Children and teens have so many "best friends" through life as they grow up they change their ideas,likes,dislikes and outgrow or leave different friends behind.People are put in our lives for different things and different reasons,but our primary responsibilty is to our child.That is love,protect and guide them.Thats what a parent is supposed to do.All because they were afraid their teen wouldn't "like them".As I looked back on those friends of mine I so admired because of their relationship with their parent(s)I realized most them if not all grew up with out the structure and support they needed that a parent gives not a best friend.

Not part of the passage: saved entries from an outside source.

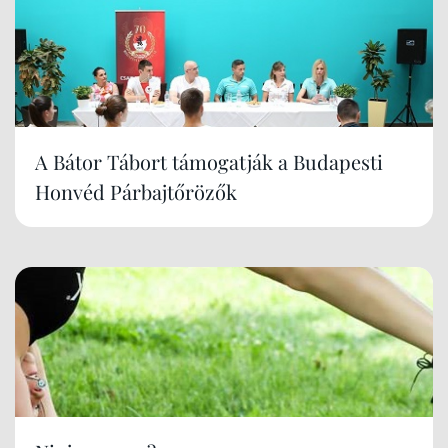
A Bátor Tábort támogatják a Budapesti
Honvéd Párbajtőrözők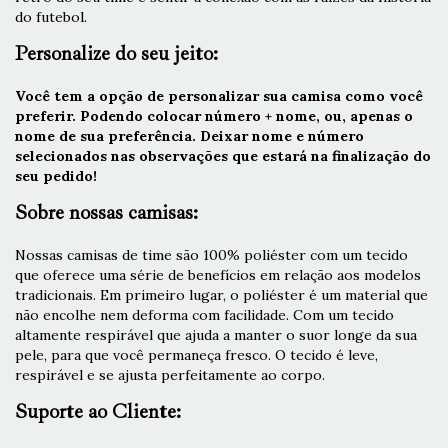
do futebol.
Personalize do seu jeito:
Você tem a opção de personalizar sua camisa como você
preferir. Podendo colocar número + nome, ou, apenas o
nome de sua preferência. Deixar nome e número
selecionados nas observações que estará na finalização do
seu pedido!
Sobre nossas camisas:
Nossas camisas de time são 100% poliéster com um tecido
que oferece uma série de benefícios em relação aos modelos
tradicionais. Em primeiro lugar, o poliéster é um material que
não encolhe nem deforma com facilidade. Com um tecido
altamente respirável que ajuda a manter o suor longe da sua
pele, para que você permaneça fresco. O tecido é leve,
respirável e se ajusta perfeitamente ao corpo.
Suporte ao Cliente: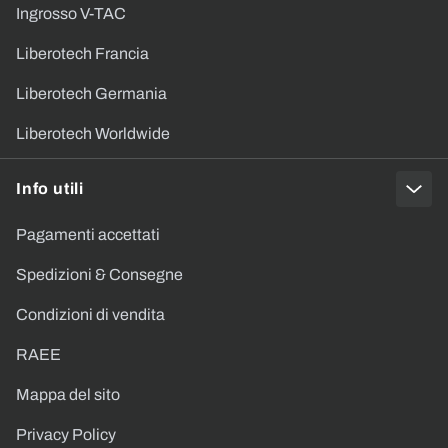
Ingrosso V-TAC
Liberotech Francia
Liberotech Germania
Liberotech Worldwide
Info utili
Pagamenti accettati
Spedizioni & Consegne
Condizioni di vendita
RAEE
Mappa del sito
Privacy Policy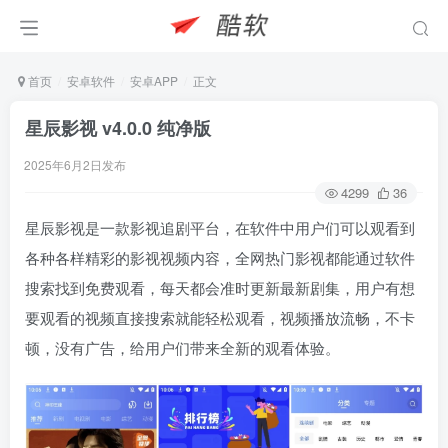
首页
安卓软件
安卓APP
正文
星辰影视 v4.0.0 纯净版
2025年6月2日发布
4299
36
星辰影视是一款影视追剧平台，在软件中用户们可以观看到
各种各样精彩的影视视频内容，全网热门影视都能通过软件
搜索找到免费观看，每天都会准时更新最新剧集，用户有想
要观看的视频直接搜索就能轻松观看，视频播放流畅，不卡
顿，没有广告，给用户们带来全新的观看体验。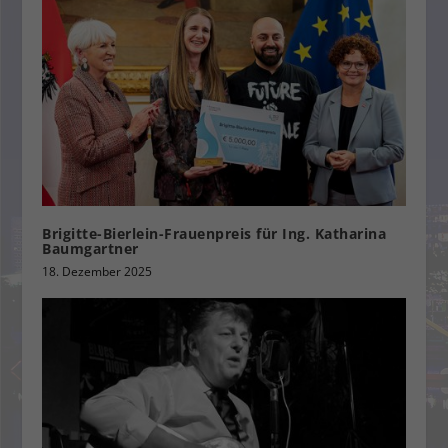
Brigitte-Bierlein-Frauenpreis für Ing. Katharina
Baumgartner
18. Dezember 2025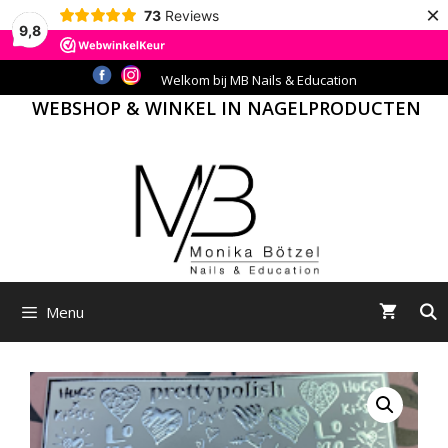
×
73
Reviews
9,8
Ga
Welkom bij MB Nails & Education
naar
WEBSHOP & WINKEL IN NAGELPRODUCTEN
de
inhoud
Menu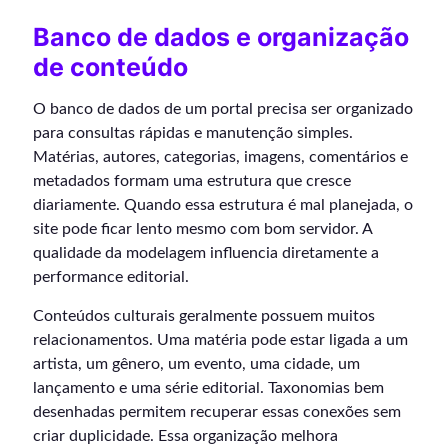
Banco de dados e organização
de conteúdo
O banco de dados de um portal precisa ser organizado
para consultas rápidas e manutenção simples.
Matérias, autores, categorias, imagens, comentários e
metadados formam uma estrutura que cresce
diariamente. Quando essa estrutura é mal planejada, o
site pode ficar lento mesmo com bom servidor. A
qualidade da modelagem influencia diretamente a
performance editorial.
Conteúdos culturais geralmente possuem muitos
relacionamentos. Uma matéria pode estar ligada a um
artista, um gênero, um evento, uma cidade, um
lançamento e uma série editorial. Taxonomias bem
desenhadas permitem recuperar essas conexões sem
criar duplicidade. Essa organização melhora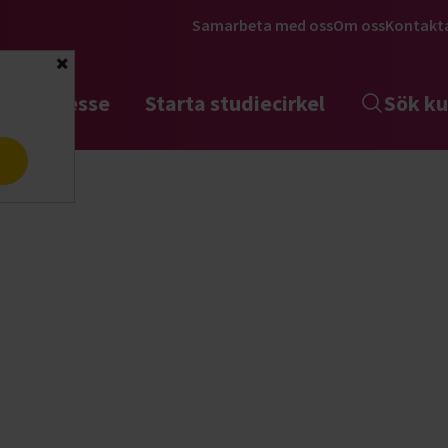
Samarbeta med oss
Om oss
Kontakt
Stäng
tta intresse
Starta studiecirkel
Sök ku
a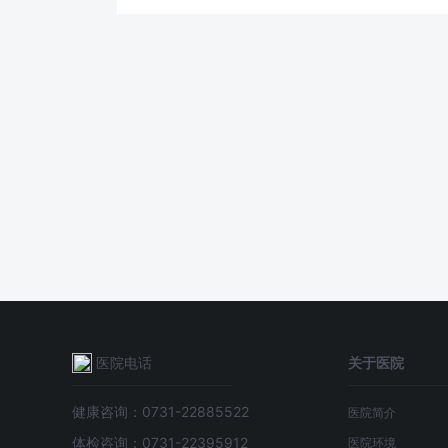
医院电话
关于医院
健康咨询：0731-22885522
医院简介
体检咨询：0731-22395912
医院环境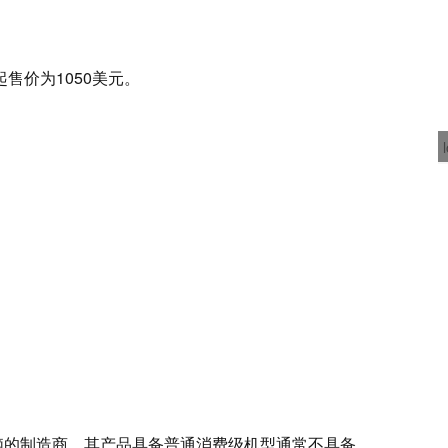
，起售价为1050美元。
你电脑的制造商，其产品具备普通消费级机型通常不具备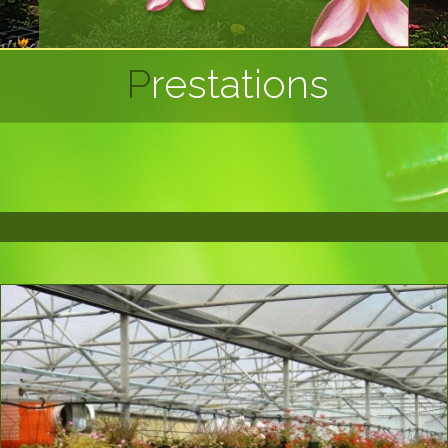
Prestations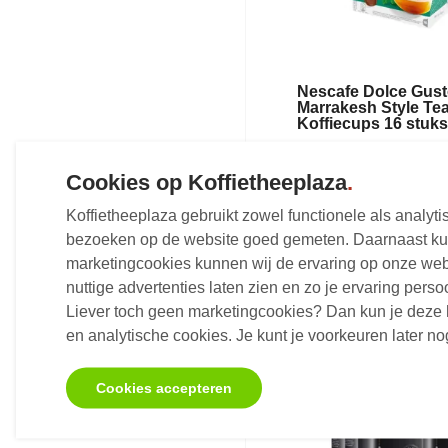
Nescafe Dolce Gus
Marrakesh Style Te
Koffiecups 16 stuk
Koffiecups - 16 stuks
Cookies op Koffietheeplaza
.
€7,
95
Vanaf
Koffietheeplaza gebruikt zowel functionele als analy
Niet op voorraad
bezoeken op de website goed gemeten. Daarnaast kun
marketingcookies kunnen wij de ervaring op onze web
nuttige advertenties laten zien en zo je ervaring pers
Liever toch geen marketingcookies? Dan kun je deze 
en analytische cookies. Je kunt je voorkeuren later 
Cookies accepteren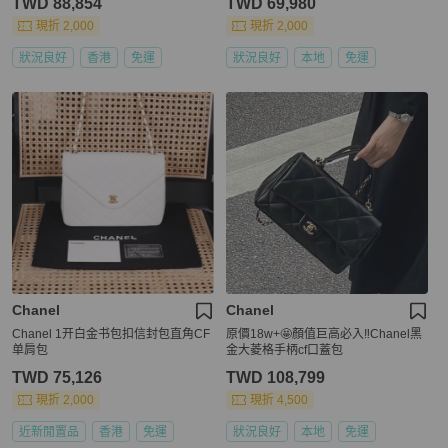
TWD 88,854
TWD 69,980
現折 2,000
現折 2,000
狀況良好
香港
免運
狀況良好
本地
免運
Chanel
Chanel
Chanel 1开白金书包扣信封包直角CF
原價18w+🤩顏值巨高必入‼️Chanel黑
单肩包
金大菱格手柄cf口蓋包
TWD 75,126
TWD 108,799
現折 2,000
現折 4,500
近新閒置品
香港
免運
狀況良好
本地
免運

They became adults but were clueless about responsibilty and determination.Having your parent be your best friend can work I believe if you are an adult yourself but as a teen one needs to be taught how to be a good,responsible person not telling each other secrets and going out together.True love for your child I've learned is proved and shown in who they become as an adult and the skills you as a parent has taught them.


Children learn what they live and what they see and not being the parent is actually crippling them as they get older.My mother did the best she could with what she had but was very right about being my mother instead of my best friend.It gets really fuzzy when that parent line is crossed into the best friend catagory.In all fairness that does'nt mean you cant talk to your parents and confide in them.That's what we as parents want more then anything our child feeling safe and comfortable enough to come and talk to us about whatever topic need be.


Teens that feel their parent won't listen,care or except whatever it maybe they have on their mind will find someone that will.As some of us know that person my not have the same morals and values we have and try to teach our child but because we as they feel don't want to hear it they seek the attention of another and sometimes or alot of times end up confused or self destructing.In closing if you have children remember your role in their life and be consist.They will love and respect you more if you do.